Référence : 2016 CAF 101

CORAM :

LA JUGE GAUTHIER

LE JUGE BOIVIN

LE JUGE DE MONTIGNY

 

 

ENTRE :

SYLVIO THIBEAULT

appelant

et

PROCUREUR GÉNÉRAL DU CANADA

intimé

Audience tenue à Montréal (Québec), le 23 novembre 2015.

Jugement rendu à Ottawa (Ontario), le 5 avril 2016.

MOTIFS DU JUGEMENT :

LE JUGE BOIVIN

Y ONT SOUSCRIT :

LA JUGE GAUTHIER

LE JUGE DE MONTIGNY

 


Date : 20160405


Dossier : A-130-15

Référence : 2016 CAF 101

CORAM :

LA JUGE GAUTHIER

LE JUGE BOIVIN

LE JUGE DE MONTIGNY

 

 

ENTRE :

SYLVIO THIBEAULT

appelant

et

PROCUREUR GÉNÉRAL DU CANADA

intimé

MOTIFS DU JUGEMENT

LE JUGE BOIVIN

I.                   Introduction

[1]               M. Sylvio Thibeault (l’appelant) interjette appel d’un jugement d’un juge de la Cour fédérale (le juge) rendu le 9 février 2015 (2015 CF 162).  Le juge a rejeté la demande de contrôle judiciaire de l’appelant. Ce dernier cherchait à faire annuler un ordre ministériel du ministre des Transports, de l’Infrastructure et des Collectivités (le ministre) en date du 16 mai 2013. L’ordre ministériel somme l’appelant de retirer dans les vingt-quatre (24) heures son installation flottante située à l’entrée de la rivière Chaudière au motif que cette installation ne correspond pas à un « ouvrage » approuvé par le ministre en vertu de la Loi sur la protection des eaux navigables, L.R.C. (1985), ch. N-22 (la Loi) en vigueur lors de l’émission de l’ordre ministériel.

[2]               Dans un autre jugement relié à cette affaire et portant le numéro de référence 2015 CF 163, le juge a également rejeté la demande de contrôle judiciaire de l’appelant qui cherchait à faire annuler trois approbations ministérielles données en vertu de la Loi eu égard à des « ouvrages » connus comme étant le quai « B », le quai « D » et l’aire de mouillage - zone 4 de la Marina de la Chaudière Inc. (la Marina).

[3]               Devant notre Cour, les deux appels ont été joints et entendus le même jour. Ils font toutefois l’objet de décisions distinctes. La décision de notre Cour relative à l’appel eu égard aux trois approbations ministérielles porte le numéro de référence 2016 CAF 102.

[4]               La présente décision ne porte que sur l’appel eu égard à l’ordre ministériel en date du 16 mai 2013. Les références contenues dans les présents motifs renvoient aux dispositions applicables lors de l’émission de cet ordre ministériel.

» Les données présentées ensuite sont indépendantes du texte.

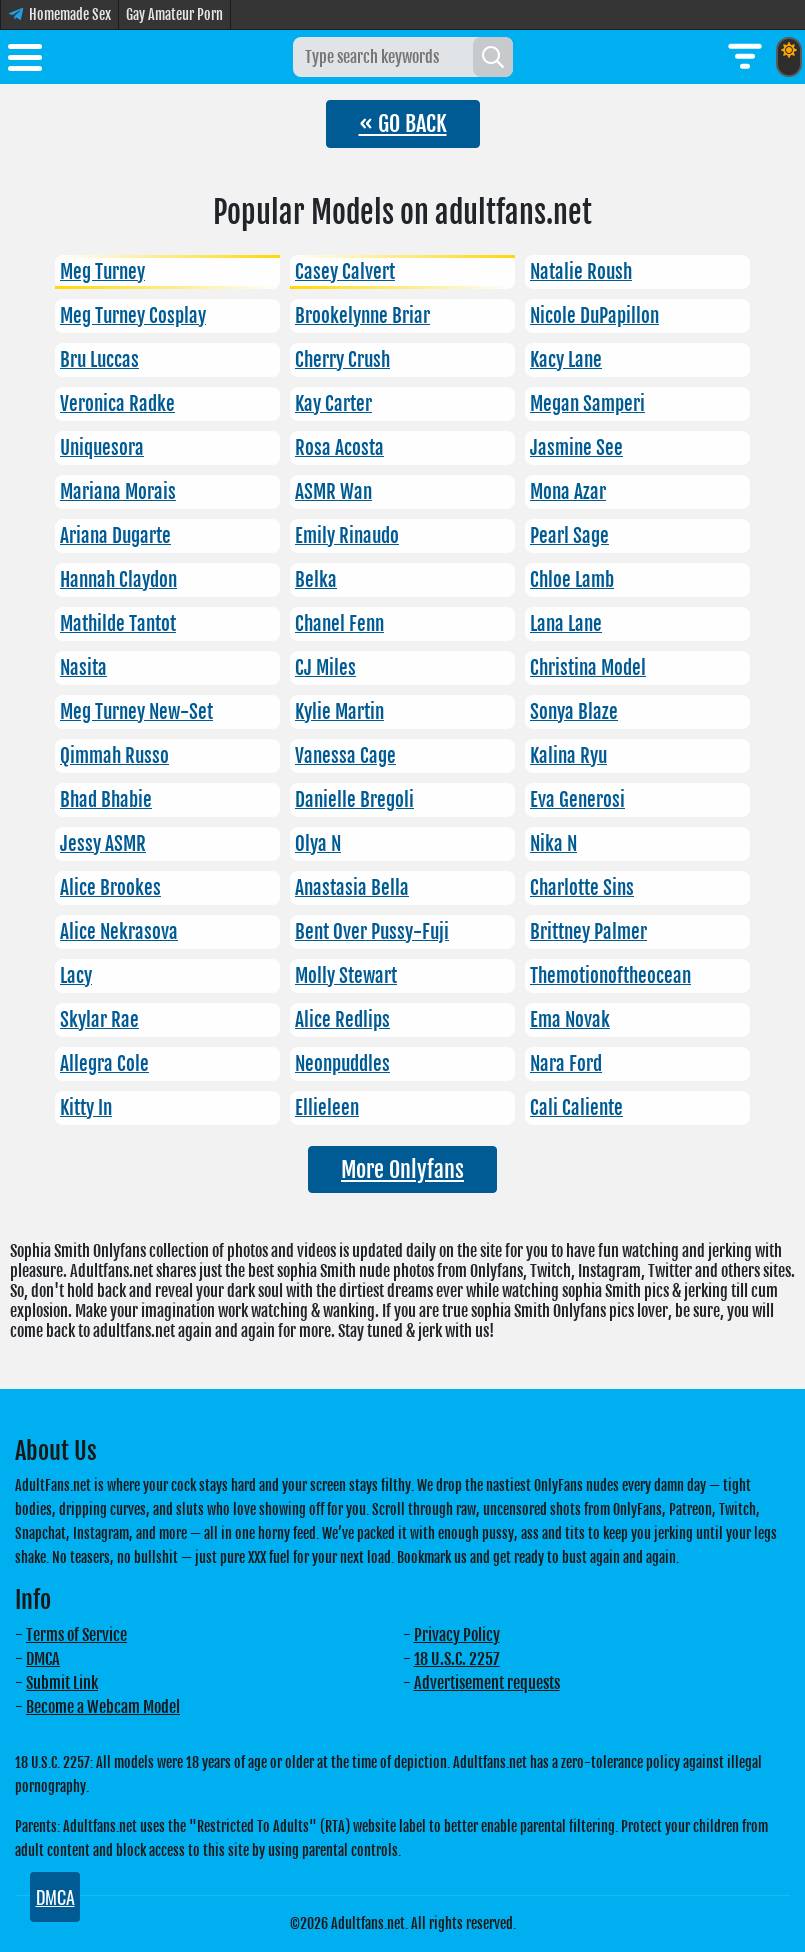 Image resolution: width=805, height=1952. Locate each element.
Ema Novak (570, 1020)
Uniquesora (102, 448)
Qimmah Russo (114, 756)
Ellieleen (327, 1108)
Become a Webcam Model (103, 1707)
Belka (316, 580)
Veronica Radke (117, 404)
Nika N (553, 844)
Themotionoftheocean (610, 976)
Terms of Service (76, 1635)
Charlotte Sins (582, 888)
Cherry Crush (342, 360)
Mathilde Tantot (118, 624)
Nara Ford (566, 1064)
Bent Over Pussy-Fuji (372, 932)
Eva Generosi (577, 800)
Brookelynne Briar (362, 316)
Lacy (76, 976)
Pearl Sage (569, 536)
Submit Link (62, 1683)
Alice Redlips (342, 1020)
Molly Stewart (346, 976)
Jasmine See (576, 448)
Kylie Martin (339, 712)
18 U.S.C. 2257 (457, 1659)
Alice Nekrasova (119, 932)
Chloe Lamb (572, 580)
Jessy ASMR (103, 844)
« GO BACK (403, 123)
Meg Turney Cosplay (133, 316)
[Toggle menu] (25, 61)
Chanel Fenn (339, 624)
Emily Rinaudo (347, 536)
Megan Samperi (587, 404)
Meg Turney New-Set (136, 712)
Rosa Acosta (339, 448)
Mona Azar (568, 492)
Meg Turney (102, 272)
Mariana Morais (118, 492)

[5]               Pour les motifs qui suivent, je suis d’avis que l’appel doit être rejeté.

II.                Les faits

[6]               Les faits pertinents reliés à la présente affaire ne sont pas contestés.

[7]               Le 20 avril 2013, le public est informé par un avis publié dans la Gazette du Canada que la Marina a fait une demande auprès du ministre pour obtenir l’approbation de trois quais flottants dans la rivière Chaudière ainsi que des zones de mouillage dans le fleuve Saint-Laurent et dans la rivière Chaudière. Suivant la publication de l’avis, toute personne peut adresser des commentaires par écrit sur l’incidence des ouvrages proposés sur la navigation maritime. C’est ce que fait l’appelant.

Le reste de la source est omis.